There are four themes that jumped out at me in this block of writings covering the years 1919-1920: (1) the debate with and against anarchism; (2) the characterization of the future post-revolutionary state as a strong, military, ethical organism understood on cybernetic principles; (3) the factory council as the model of its social organization; and (4) The connection between communism and early Christianity.
The four themes articulate different aspects of one underlying problem: the determination of which shape the future stage (and final) state of humankind will (necessarily) take once humankind’s evolution is (Hegel-like) understood as the progressive and incremental realization of freedom.
early Christians did for the Roman slaves, the means to realize everyone’s freedom by turning everyone into a self-conscious element of the state understood as a productive machine ruled by a tree-like structure of councils at top of which sits the communist party. As a consequence, the anarchists’ rejection of the state must be fought tooth and nail and understood as a liberal regression to a pre-modern tradition, while—similarly, and for the same reasons—the dissenters who refuse to accept their role in the cybernetic future organism must be dealt with military means.
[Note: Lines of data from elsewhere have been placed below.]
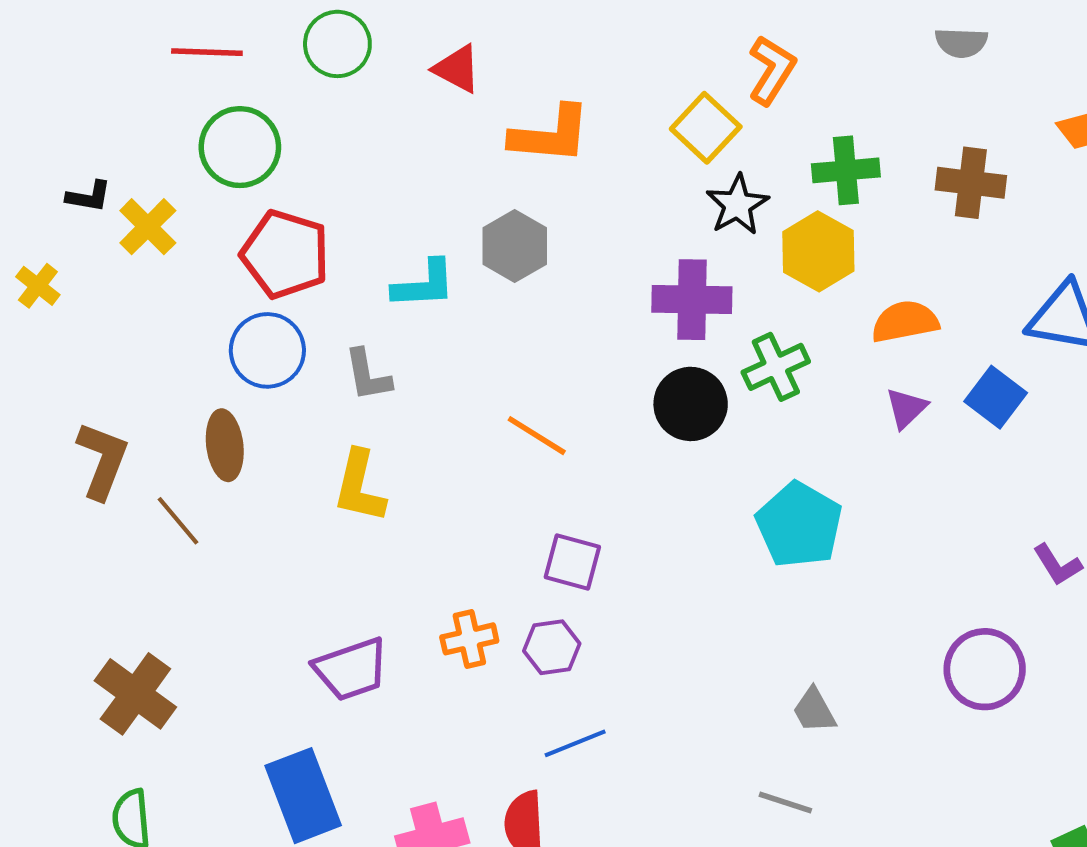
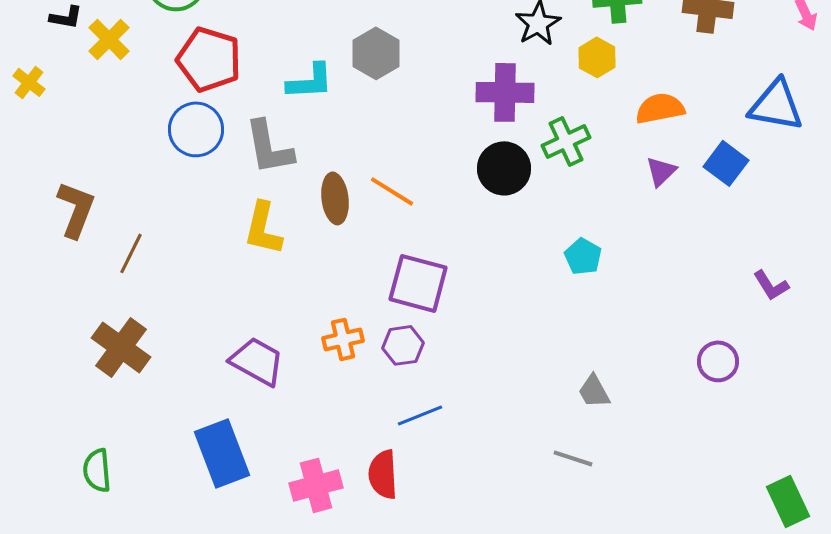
yellow hexagon: (818, 251) -> (597, 57), size x0.7
gray L-shape: (368, 375) -> (269, 147), size x1.4
brown ellipse: (225, 445) -> (335, 198), moved
brown line: (178, 521) -> (131, 253), turned 66
cyan pentagon: (799, 525) -> (583, 256), size x0.6
purple square: (572, 562) -> (418, 283), size x1.4
purple trapezoid: (351, 669) -> (257, 361), turned -132
purple circle: (985, 669) -> (718, 361), size x0.7
brown cross: (135, 694) -> (121, 347), moved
The great merit of AG’s view is undoubtedly its consistency. While we could read it as a document of the particular socio-political conjunction he was working in, it could also be deployed as a theoretical blueprint opening up to its possible alternatives. Certainly (and obviously) each single element in this argument for the future of humankind represents a theoretical choice that could lead in different directions. Moreover, and perhaps most importantly, it also shows how some configurations that could be obtained through sheer combinatorics are actually inconsistent.
A proper articulation of AG’s overall argument ion terms of such elementary choices and its logically and historically possible alternatives is way beyond the scope of these notes, although it may be a useful, perhaps even a necessary step toward the articulation of a framework within which to locate the contemporary relevance of Marxism, —at least it would be for me. It may even become my concrete goal for the overall reading of Gramsci we are attempting. At this preliminary stage, I am simply going to list a series of statements that sum up some of the alternative choices. They are most likely not the “elementary” statements I mentioned, the basic steps in the overall Gramscian/Marxist view—further analysis is certainly needed. At this point, they will only work as reminders and signposts: each statement must be understood as a question admitting multiple answers.
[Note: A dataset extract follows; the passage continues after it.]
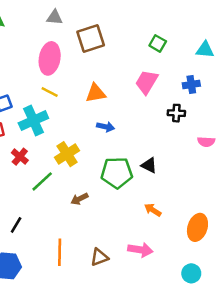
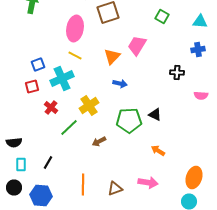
pink trapezoid: (147, 82) -> (137, 46), moved
blue cross: (191, 84) -> (198, 50), moved
orange triangle: (96, 93) -> (112, 56), turned -36
orange ellipse: (197, 227) -> (194, 178), moved

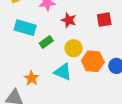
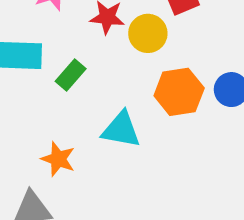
yellow circle: (74, 48) -> (148, 33), moved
- Freedom is the ultimate existential goal (or rather, to be clearer: existentive/existentiell goal, in Heideggerian language)
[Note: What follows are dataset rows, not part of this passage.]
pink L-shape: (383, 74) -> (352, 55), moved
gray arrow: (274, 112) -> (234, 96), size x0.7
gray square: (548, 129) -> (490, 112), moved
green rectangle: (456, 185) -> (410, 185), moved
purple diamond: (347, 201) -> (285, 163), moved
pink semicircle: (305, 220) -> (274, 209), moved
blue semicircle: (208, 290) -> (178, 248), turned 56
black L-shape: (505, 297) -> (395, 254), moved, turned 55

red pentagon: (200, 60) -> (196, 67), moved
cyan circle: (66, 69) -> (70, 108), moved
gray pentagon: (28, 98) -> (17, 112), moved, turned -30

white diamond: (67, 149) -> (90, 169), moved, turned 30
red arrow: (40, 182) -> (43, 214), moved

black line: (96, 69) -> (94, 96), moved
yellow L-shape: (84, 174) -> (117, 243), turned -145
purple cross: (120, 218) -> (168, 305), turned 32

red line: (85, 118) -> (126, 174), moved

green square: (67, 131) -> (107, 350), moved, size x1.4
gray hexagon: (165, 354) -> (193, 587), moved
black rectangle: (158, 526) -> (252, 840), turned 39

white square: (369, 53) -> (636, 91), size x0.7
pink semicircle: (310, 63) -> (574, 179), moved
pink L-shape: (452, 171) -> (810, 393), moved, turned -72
- Existential (-ive/-ell) freedom starts (phenomenologically speaking: “for itself”) and ends (“in itself”) from self-consciousness: it starts from an barely articulated yearning (“know thyself”) and ends in full, and fully realized, i.e. concrete self-consciousness
- Society is the locus of human freedom: both its condition of possibility and the arena of its deployment.
- Society’s overall goal is the production of goods.
- Freedom in the social context (the only possible context) is the self-conscious appropriation of one’s own role
- The (“scientific”, i.e. cybernetic) organization of production by the producers is the only possible social organization enabling human freedom.
- The state is the institutional realization of the the productive, self-conscious society of producers.
- The state’s must defend itself (that is, it must defend the productive society of producers it realizes) against external enemies and especially against the internal enemies with military means.
- The internal enemies are the dissenters who refuse to accept their role within the cybernetic society, thereby refusing to be free
These nine statements are meant to be just a very provisional recognized of a systematically organized view that will keep me busy for a while as we proceed through the text. As it stands, however, I wonder if it may help organize some of the discussions we had already. In particular, I would see some strong connections between the very first one and the points Alberto has made with reference to B. Stiegler and the Anthropocene debate. Personally, I am most concerned wth the theses about society, work, and production (4 and 5, that is). The whole contention with and against anarchism is contained with those two, it seems to me. The statement about self-consciousness is fertile ground for alternatives as well, obviously, but the question is whether its rejection can be accommodated with the others.